Hydroxychloroquine and Cardiomyopathy: Considerations for Use
Hydroxychloroquine should be avoided in patients with pre-existing cardiomyopathy due to the risk of fatal cardiotoxicity, including worsening heart failure, conduction abnormalities, and ventricular arrhythmias. 1
Cardiac Risks of Hydroxychloroquine
Hydroxychloroquine (HCQ) carries significant cardiac risks that require careful consideration, particularly in patients with cardiomyopathy:
Cardiotoxicity Mechanisms
- Can cause fatal and life-threatening cardiotoxicity, including cardiomyopathy 1
- Associated with phospholipidosis in the myocardium (demonstrated on endomyocardial biopsy) 1
- Presents as an acquired lysosomal storage disorder with chronic use 2
- May lead to both restrictive and dilated cardiomyopathy patterns 3, 4
Specific Cardiac Manifestations
- Ventricular hypertrophy (biventricular)
- Pulmonary hypertension
- Conduction disorders including:
- Sick sinus syndrome
- Atrioventricular block
- Bundle branch blocks
- QT interval prolongation with risk of ventricular arrhythmias (including torsades de pointes) 1
Absolute Contraindications
Hydroxychloroquine is absolutely contraindicated in patients with:
- Congenital or acquired QT prolongation
- Heart failure
- History of myocardial infarction
- Bradycardia (<50 bpm)
- History of ventricular dysrhythmias
- Uncorrected electrolyte abnormalities (hypokalemia/hypomagnesemia)

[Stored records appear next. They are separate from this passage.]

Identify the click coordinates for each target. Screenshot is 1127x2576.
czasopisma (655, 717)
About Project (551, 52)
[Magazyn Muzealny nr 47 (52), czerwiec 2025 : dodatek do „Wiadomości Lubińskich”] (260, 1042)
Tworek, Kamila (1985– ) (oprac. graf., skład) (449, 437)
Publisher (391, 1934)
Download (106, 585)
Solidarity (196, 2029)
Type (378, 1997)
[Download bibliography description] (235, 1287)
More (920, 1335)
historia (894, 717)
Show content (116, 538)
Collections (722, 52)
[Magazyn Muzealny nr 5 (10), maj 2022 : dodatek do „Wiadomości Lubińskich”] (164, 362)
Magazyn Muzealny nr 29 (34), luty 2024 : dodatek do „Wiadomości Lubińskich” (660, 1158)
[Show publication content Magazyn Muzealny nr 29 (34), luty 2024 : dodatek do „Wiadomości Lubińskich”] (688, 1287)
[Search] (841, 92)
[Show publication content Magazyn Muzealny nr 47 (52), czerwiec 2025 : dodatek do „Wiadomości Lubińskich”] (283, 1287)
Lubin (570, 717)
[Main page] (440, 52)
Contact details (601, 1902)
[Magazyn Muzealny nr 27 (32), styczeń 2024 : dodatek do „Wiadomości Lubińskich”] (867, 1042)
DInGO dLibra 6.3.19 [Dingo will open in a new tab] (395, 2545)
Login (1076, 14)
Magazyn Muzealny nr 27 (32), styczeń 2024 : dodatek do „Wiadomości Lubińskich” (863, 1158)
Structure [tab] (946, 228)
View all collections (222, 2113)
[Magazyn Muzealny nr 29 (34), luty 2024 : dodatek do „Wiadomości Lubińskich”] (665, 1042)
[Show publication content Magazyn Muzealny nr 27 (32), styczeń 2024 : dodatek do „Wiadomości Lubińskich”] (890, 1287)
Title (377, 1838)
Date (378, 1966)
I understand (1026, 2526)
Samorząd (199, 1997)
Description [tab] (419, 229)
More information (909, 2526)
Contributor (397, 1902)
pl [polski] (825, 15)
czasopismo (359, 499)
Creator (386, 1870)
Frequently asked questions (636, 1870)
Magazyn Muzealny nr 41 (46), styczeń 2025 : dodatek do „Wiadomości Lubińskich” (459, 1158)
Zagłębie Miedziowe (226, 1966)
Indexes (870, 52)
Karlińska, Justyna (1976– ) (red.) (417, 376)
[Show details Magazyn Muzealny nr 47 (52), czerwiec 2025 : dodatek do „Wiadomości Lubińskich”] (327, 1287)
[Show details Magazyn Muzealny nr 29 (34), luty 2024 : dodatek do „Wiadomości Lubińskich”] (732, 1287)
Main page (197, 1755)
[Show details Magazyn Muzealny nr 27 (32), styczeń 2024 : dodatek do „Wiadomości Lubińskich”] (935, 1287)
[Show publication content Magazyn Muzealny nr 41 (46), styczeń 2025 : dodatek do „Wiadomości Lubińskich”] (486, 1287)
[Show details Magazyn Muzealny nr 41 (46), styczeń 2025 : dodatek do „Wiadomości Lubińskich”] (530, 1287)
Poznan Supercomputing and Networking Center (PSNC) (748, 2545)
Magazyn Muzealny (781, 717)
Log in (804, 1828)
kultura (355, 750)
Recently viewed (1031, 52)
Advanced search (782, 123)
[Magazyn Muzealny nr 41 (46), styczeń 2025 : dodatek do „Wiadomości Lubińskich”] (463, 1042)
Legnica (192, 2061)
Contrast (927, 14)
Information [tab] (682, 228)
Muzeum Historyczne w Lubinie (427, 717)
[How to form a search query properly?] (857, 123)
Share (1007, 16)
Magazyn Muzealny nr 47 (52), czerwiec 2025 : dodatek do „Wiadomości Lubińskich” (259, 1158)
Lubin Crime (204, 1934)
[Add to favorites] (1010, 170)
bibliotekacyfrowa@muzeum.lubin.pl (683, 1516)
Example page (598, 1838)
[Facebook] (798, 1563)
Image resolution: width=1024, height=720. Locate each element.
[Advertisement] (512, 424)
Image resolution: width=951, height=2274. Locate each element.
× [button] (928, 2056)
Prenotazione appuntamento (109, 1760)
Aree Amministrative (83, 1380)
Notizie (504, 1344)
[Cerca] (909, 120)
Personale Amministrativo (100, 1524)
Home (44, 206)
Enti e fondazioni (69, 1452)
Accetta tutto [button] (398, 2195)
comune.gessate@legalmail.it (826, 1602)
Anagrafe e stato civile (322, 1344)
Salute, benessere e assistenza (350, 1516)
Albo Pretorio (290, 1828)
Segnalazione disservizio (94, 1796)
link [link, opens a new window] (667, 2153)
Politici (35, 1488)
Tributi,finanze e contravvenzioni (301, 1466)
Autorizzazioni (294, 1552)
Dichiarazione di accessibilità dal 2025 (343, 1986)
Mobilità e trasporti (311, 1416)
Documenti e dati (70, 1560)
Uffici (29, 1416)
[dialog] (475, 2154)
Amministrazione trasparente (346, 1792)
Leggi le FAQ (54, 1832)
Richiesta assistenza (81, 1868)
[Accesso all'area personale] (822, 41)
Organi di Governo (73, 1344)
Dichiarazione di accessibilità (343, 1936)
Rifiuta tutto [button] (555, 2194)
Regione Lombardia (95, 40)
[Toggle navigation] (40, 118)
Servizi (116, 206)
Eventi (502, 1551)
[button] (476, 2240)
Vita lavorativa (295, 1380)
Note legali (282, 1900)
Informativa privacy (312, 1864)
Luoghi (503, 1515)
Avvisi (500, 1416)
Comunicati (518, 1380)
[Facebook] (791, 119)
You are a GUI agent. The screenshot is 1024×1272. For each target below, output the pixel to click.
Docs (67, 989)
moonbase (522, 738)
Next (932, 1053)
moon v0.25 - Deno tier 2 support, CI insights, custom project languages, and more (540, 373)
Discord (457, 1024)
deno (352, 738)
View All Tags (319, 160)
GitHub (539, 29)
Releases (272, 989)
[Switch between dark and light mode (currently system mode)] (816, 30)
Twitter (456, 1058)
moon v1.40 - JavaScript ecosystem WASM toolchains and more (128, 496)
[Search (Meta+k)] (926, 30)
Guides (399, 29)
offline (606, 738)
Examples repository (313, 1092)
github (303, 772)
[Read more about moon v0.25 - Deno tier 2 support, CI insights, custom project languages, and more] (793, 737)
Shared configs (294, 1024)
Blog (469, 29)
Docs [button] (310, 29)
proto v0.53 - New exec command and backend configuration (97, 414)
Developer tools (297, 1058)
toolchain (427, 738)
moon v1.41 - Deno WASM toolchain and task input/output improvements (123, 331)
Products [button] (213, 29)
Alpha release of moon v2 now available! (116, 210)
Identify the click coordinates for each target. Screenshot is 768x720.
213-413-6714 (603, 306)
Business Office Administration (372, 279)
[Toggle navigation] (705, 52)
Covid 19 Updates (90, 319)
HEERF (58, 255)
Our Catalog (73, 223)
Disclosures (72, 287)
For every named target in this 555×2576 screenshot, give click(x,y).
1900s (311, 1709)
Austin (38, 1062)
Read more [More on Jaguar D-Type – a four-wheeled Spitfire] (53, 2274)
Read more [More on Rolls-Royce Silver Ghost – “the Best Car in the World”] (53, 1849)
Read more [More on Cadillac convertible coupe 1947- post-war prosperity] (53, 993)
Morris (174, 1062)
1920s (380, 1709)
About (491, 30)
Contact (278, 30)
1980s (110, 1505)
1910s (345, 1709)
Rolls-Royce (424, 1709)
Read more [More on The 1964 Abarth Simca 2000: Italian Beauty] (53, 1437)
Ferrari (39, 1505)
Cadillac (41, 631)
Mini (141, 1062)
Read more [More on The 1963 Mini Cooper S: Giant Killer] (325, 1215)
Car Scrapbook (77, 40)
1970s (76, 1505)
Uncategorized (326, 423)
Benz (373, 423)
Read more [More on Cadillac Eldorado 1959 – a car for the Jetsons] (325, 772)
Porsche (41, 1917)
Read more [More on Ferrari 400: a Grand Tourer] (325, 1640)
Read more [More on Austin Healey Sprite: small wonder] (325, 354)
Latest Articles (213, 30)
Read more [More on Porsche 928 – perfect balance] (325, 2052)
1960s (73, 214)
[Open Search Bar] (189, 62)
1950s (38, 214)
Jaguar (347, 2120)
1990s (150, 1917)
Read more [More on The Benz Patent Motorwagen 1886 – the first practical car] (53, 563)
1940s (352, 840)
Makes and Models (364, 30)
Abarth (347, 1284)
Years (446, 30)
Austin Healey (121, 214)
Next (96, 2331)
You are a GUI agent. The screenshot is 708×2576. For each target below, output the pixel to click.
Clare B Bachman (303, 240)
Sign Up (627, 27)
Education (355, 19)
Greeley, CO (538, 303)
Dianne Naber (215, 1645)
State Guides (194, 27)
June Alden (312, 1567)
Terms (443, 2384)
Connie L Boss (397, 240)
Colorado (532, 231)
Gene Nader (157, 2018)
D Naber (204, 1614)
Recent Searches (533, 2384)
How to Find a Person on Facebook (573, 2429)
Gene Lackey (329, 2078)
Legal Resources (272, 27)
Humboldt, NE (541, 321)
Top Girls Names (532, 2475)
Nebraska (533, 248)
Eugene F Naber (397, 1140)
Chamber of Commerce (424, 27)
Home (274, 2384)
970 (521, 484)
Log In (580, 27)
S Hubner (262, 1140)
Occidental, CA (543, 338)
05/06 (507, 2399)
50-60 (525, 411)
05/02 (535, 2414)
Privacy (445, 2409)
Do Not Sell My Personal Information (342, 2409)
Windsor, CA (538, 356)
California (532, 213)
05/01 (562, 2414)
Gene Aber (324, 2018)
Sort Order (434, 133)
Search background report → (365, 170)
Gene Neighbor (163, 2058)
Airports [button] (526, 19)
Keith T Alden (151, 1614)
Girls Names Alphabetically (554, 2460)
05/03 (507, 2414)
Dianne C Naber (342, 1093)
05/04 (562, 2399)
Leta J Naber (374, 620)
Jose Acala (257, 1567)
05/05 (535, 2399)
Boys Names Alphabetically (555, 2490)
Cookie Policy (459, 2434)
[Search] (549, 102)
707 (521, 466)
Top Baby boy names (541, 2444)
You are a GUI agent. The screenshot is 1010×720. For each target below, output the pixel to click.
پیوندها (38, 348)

- Concurrent use of other QT-prolonging medications 1
Monitoring Recommendations if HCQ Must Be Used
If hydroxychloroquine must be used in patients with mild cardiac disease or risk factors (when benefits clearly outweigh risks):
Before Initiation
- Baseline ECG to assess QT interval and conduction system
- Baseline echocardiography to assess ventricular function
- Electrolyte panel (potassium, magnesium) 5, 1
During Treatment
- Regular ECG monitoring (yearly at minimum, more frequently with cardiac risk factors) 5
- Regular echocardiography to detect early signs of cardiomyopathy 4
- Monitor for symptoms of heart failure or arrhythmias:
- Dyspnea
- Fatigue
- Palpitations
- Syncope or pre-syncope 1
Dose Considerations
- Never exceed 5 mg/kg/day of actual body weight 1
- Lower doses should be considered in patients with any cardiac risk factors
- Shorter duration of treatment when possible (risk increases with duration) 1
Warning Signs Requiring Immediate Discontinuation
Hydroxychloroquine should be immediately discontinued if any of these occur:
- New or worsening heart failure symptoms
- New conduction abnormalities on ECG
- QT prolongation
- Ventricular arrhythmias
- Decline in ventricular function on echocardiography 1, 4
Diagnostic Approach for Suspected Cardiotoxicity
If hydroxychloroquine cardiotoxicity is suspected:
- Obtain ECG to assess for conduction abnormalities and QT prolongation
- Perform echocardiography to evaluate ventricular function and morphology
- Consider cardiac MRI which may show specific patterns of myocardial damage
- Endomyocardial biopsy can confirm the diagnosis with characteristic findings:
- Myocyte hypertrophy with vacuolar changes
- Abnormal mitochondria
- Myeloid and curvilinear bodies 6
Prognosis and Management of HCQ-Induced Cardiomyopathy
- Early cardiotoxicity may be reversible with prompt drug discontinuation 2
- Advanced cardiotoxicity may be irreversible despite drug discontinuation
- Treatment includes standard heart failure therapy according to guidelines
- Some patients may require advanced heart failure therapies or transplantation in severe cases 4, 2
Key Considerations for Specific Patient Populations
Patients with Autoimmune Conditions
- The American College of Rheumatology notes that while HCQ cardiac toxicity is rare in rheumatic diseases, it can be fatal 7
- Benefits may outweigh risks in patients with SLE without cardiac disease, as HCQ reduces disease activity 5
- Alternative immunomodulatory therapies should be considered for patients with cardiomyopathy
Patients with SLE
- SLE itself can cause myocarditis and cardiomyopathy in up to 9% of patients 5
- Hydroxychloroquine-induced cardiomyopathy must be distinguished from SLE-related cardiac disease
- Consider alternative treatments such as corticosteroids, azathioprine, or cyclophosphamide for SLE patients with cardiac involvement 5
In conclusion, the cardiac risks of hydroxychloroquine, particularly in patients with pre-existing cardiomyopathy, generally outweigh the benefits. Alternative therapies should be strongly considered, and if hydroxychloroquine must be used, close cardiac monitoring is essential.